You get excellent AI as well as CUDA as well as savings.
fallingdowndizzyvr@reddit
I think you would be better off getting a Max+ 395. Since that puts you in the striking range of a 64GB Max+ 395 and you get a pretty decent computer too.
lemon07r@reddit
Why wouldnt you just go dual 7900 xt or xtx at that point?
fallingdowndizzyvr@reddit
Because 48GB != 64GB.
sine120@reddit
I've worked through this thought experiment and practically it never really comes out in favor of the lower cost cards. Optimized lowest cost is 2x 5060 TI's 16GB running on consumer hardware. Both PCIe 5.0 x8 connections are saturated and they'll perform best per dollar. If you're willing to pay to upgrade your mobo/ architecture to something like threadripper for more PCIe lanes, you're paying a lot more for the supporting board and CPU. Your performance is going to be close to a Mac with comparable system RAM, but the Mac will run off far less power.

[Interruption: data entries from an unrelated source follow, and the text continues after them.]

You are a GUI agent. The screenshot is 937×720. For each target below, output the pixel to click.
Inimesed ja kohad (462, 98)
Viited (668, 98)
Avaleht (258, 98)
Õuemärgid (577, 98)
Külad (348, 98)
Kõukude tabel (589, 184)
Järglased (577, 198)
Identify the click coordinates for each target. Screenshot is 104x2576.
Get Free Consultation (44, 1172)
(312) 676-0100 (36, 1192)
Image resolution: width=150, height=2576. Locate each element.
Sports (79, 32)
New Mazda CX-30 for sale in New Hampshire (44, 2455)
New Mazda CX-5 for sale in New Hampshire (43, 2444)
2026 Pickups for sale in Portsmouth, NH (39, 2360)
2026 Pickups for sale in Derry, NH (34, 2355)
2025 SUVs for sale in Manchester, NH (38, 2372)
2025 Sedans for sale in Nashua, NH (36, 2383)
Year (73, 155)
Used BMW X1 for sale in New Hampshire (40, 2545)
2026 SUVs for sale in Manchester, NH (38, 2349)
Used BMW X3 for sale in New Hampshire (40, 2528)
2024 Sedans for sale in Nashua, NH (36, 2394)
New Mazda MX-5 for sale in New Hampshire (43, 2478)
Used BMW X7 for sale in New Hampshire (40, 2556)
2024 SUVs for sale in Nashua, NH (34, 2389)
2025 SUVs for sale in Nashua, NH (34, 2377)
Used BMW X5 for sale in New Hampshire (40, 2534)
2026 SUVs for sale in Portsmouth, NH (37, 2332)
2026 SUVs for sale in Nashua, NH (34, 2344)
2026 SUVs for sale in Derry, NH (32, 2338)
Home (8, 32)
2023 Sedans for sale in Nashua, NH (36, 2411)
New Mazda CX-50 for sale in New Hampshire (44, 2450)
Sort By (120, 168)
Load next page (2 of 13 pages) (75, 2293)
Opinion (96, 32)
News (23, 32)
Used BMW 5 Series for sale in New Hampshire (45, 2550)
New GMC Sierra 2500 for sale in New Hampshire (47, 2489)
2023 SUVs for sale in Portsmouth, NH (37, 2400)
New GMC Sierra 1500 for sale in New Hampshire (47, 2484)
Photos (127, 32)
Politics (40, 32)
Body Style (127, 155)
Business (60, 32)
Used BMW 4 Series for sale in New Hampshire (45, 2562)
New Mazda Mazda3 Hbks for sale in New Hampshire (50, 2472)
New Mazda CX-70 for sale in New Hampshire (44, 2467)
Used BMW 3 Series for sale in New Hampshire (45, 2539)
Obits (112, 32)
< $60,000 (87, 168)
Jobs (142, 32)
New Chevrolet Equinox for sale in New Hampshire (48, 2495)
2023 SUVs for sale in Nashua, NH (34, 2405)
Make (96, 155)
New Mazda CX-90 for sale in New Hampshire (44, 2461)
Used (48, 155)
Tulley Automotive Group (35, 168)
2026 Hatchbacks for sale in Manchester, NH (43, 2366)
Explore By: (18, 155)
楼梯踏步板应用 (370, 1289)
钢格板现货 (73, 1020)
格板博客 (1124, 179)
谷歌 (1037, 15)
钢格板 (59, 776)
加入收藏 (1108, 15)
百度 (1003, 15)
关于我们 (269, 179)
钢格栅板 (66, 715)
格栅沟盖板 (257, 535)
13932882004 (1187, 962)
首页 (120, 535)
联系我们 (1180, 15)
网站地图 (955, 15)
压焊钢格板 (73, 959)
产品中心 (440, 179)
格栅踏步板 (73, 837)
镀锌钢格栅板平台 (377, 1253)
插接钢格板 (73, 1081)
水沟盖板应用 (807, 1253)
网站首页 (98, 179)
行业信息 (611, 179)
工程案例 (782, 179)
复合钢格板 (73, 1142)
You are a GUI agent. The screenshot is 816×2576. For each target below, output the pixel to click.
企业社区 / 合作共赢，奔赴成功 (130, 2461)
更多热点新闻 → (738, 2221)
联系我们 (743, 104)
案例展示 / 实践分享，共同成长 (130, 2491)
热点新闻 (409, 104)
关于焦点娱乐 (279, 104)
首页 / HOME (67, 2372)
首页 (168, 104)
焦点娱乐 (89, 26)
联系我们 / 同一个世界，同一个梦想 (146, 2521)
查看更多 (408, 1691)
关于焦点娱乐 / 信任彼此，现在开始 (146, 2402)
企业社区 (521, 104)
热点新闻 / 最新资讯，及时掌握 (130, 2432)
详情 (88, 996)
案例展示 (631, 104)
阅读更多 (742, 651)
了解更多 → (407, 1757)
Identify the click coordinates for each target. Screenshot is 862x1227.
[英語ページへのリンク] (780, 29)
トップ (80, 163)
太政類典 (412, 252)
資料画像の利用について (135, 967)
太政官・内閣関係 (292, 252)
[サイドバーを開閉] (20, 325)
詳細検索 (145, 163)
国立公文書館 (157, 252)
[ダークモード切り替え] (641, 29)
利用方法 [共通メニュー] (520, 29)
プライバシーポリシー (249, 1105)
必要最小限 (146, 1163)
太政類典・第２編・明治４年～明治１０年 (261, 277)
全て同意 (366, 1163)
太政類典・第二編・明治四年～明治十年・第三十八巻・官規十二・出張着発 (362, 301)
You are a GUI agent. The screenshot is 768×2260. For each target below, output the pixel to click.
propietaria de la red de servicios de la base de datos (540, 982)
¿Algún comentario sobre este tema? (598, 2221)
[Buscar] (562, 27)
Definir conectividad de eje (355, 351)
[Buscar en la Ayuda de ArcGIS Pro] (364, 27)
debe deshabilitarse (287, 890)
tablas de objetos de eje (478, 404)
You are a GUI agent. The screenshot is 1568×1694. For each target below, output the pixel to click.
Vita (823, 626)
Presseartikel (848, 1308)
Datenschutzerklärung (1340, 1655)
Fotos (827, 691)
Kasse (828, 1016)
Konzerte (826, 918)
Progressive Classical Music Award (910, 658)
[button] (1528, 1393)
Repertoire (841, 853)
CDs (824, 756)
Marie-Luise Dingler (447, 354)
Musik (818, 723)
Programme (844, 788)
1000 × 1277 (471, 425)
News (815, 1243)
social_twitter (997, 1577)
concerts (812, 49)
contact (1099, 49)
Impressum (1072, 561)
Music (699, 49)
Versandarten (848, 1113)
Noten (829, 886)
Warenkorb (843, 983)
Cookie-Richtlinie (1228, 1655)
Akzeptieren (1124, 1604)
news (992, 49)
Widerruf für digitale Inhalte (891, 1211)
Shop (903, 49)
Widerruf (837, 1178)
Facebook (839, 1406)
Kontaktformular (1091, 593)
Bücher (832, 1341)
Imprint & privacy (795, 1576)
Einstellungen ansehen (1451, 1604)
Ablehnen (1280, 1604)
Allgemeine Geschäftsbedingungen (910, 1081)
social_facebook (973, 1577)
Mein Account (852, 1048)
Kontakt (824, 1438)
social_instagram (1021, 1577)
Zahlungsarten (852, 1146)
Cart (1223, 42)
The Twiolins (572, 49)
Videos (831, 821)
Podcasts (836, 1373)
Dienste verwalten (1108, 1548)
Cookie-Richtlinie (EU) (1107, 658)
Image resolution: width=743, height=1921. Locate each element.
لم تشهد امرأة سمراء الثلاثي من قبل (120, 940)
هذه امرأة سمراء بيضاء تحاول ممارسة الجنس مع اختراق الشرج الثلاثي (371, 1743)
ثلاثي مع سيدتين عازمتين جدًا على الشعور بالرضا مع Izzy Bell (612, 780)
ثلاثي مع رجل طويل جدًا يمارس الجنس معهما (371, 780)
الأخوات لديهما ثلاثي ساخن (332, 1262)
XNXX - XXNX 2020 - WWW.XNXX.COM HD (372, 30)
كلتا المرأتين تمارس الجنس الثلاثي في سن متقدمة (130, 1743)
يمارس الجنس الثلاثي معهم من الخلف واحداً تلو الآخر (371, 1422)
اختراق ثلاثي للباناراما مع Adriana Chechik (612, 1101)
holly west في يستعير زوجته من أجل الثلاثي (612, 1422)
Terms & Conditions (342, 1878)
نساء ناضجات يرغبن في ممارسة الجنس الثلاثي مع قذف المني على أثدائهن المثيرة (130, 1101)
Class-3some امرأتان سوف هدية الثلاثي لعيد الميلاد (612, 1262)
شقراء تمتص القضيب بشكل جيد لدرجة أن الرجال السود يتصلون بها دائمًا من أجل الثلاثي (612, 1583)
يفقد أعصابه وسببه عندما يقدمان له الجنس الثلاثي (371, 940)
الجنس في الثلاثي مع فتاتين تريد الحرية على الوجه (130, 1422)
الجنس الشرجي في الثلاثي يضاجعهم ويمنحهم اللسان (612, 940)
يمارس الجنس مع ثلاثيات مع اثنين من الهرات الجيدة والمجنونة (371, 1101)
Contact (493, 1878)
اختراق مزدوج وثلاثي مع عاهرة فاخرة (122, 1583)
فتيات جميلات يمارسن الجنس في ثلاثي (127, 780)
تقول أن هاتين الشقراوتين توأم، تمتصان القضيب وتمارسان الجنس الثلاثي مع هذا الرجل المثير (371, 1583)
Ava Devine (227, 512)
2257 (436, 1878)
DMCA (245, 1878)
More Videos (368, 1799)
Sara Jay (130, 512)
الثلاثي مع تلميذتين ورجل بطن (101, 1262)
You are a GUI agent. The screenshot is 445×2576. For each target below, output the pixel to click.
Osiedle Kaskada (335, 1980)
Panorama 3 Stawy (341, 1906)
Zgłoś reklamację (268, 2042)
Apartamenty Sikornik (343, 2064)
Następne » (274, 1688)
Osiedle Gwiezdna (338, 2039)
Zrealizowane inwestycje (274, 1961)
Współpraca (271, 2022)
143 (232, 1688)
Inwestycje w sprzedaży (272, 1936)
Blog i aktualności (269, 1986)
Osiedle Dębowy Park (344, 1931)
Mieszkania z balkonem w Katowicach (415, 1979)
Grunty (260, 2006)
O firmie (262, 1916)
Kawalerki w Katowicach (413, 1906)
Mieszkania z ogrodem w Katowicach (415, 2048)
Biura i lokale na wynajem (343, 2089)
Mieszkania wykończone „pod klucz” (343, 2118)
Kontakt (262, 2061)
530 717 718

If your only goal is maximize VRAM per dollar it wins, but practically for running models 3090's are still the winner. 4x 24 - 96GB of VRAM also opens up a much better tier of models you can run for \~20-30% increase in system cost.
Rich_Repeat_22@reddit
2x R9700s which are around €1250 each. So for the price of a single 5090 can have 2 of these for 64GB VRAM, use Linux for the ECC VRAM support and vLLM.
Loskas2025@reddit (OP)
My post reads: lower cost for 64GB of video RAM. Obviously, by raising the price and power consumption, you get more. In fact, exactly double the GB/sec, processing power, and power consumption. So the growth is linear: 64GB with an RX 5600 costs half as much as 64GB with a 9700 for half the performance (and two more PCIe slots).
Rich_Repeat_22@reddit
Good luck getting ROCM running with RX 5600.
Woof9000@reddit
4 of them would need motherboard that comes with 4 full size pcie slots, or else you end up with some janky setup, which might defeat the purpose, since if one is going for janky build, then it might be much more cost effective to get some old teslas from nvidia instead.
I have PC with 2x 9060Xt's, relatively cheap and effective 32GB VRAM build, that fits neatly everything in a standard PC case, and that machine does everything I need, runs AI with models up to \~30B params, gaming on linux, and everything else I expect from a PC.
9060xt 16gb are very fine cards, as long as you know exactly what you want, and those cards happen to match your want and needs exactly.